9 replies to this topic

[Charlie Brindley]

I've set up a simple oral two-compartment model (attached). Central compartment is plasma concentrations and peripheral compartment is tumour concentrations. I can't get the model to fit both data sets (same profile for both data sets)?

 

By the way, this model nicely fitted the data using some old software (TOPFIT).

 

Charlie [file name=BGN_tumour.phxproj size=361704]http://www.pharsight.com/extranet/media/kunena/attachments/legacy/files/BGN_tumour.phxproj[/file]

Attached Files

•  BGN_tumour.phxproj   353.23KB   0 downloads

[serge guzy]

Dear Charlie

I looked at your model. First of all each error model requires a different name for the sigma (CEPS). I FIXED THAT.

Now, the model itself cannot work because some processes are missing to explain what we see in the data. I expanded your model into a kind of indirect response model with baseline E0 to be estimated.

The model is the last model and you can see very good fitting properties.

I would be very surprised to see that the same model you defined worked with TOPFIT.

Anyway, Phoenix language is fully flexible as you can see with this model.
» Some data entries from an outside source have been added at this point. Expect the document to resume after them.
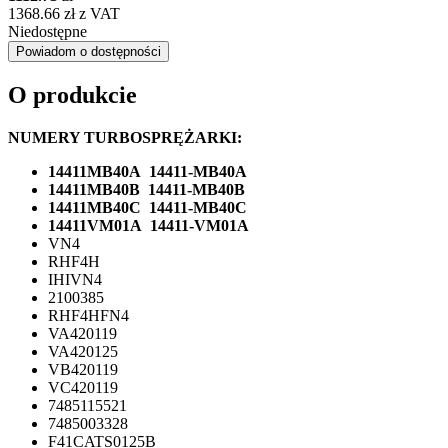
1368.66 zł z VAT
Niedostępne
Powiadom o dostępności
O produkcie
NUMERY TURBOSPRĘŻARKI:
14411MB40A 14411-MB40A
14411MB40B 14411-MB40B
14411MB40C 14411-MB40C
14411VM01A 14411-VM01A
VN4
RHF4H
IHIVN4
2100385
RHF4HFN4
VA420119
VA420125
VB420119
VC420119
7485115521
7485003328
F41CATS0125B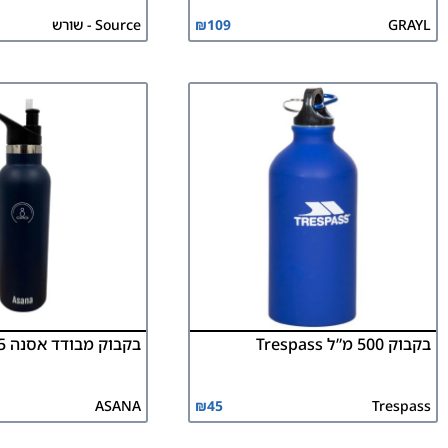
GRAYL
109
₪
Source - שורש
בקבוק 500 מ”ל Trespass
בקבוק מבודד אסנה 0.75 ליטר
ASANA
₪
45
Trespass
Let me know if it helps you.

best Regards

Serge [file name=BGN_tumour_SERGE.phxproj size=847270]http://www.pharsight.com/extranet/media/kunena/attachments/legacy/files/BGN_tumour_SERGE.phxproj[/file]

Attached Files

•  BGN_tumour_SERGE.phxproj   827.41KB   303 downloads

[Charlie Brindley]

Hi Serge,

 

Many thanks for this modelling.

 

I'll need to spend some time to get my head around an Emax model for this type of data!

 

Surely, we should be able to fit the data to a classical compartmental model? I would have considered that the tumour concentrations could develop by a delayed uptake from the central compartment and sequestration resulting in higher tumour exposure with longer tmax?

 

The data was indeed fitted nicely by TOPFIT notwithstanding poor precision of some parameter estimates. However, I notice that some parameters were not estimated with good precision in the Emax model?

 

I would really appreciate some help in developing a more classic model to account for the relationship between plasma and tumour concentrations, if at all possible.

 

Best regards,

 

Charlie

[serge guzy]

Dear Charlie

Here is the issue. You cannot have just a central and a peripheral compartment and link the peripheral to the tumor observation. This is combining apples to oranges and also make the model unit mismatch. What I did is to use the same model as you did (clearance parametrization which is better) but then define an expression with the tumor predicted being proportional to C2. This then make the tumor profile depending on C2 while drug level not depending on tumor. The first model you proposed in addition of the mismatch unit also made drug level depending on tumor and not only tumor depending on drug level.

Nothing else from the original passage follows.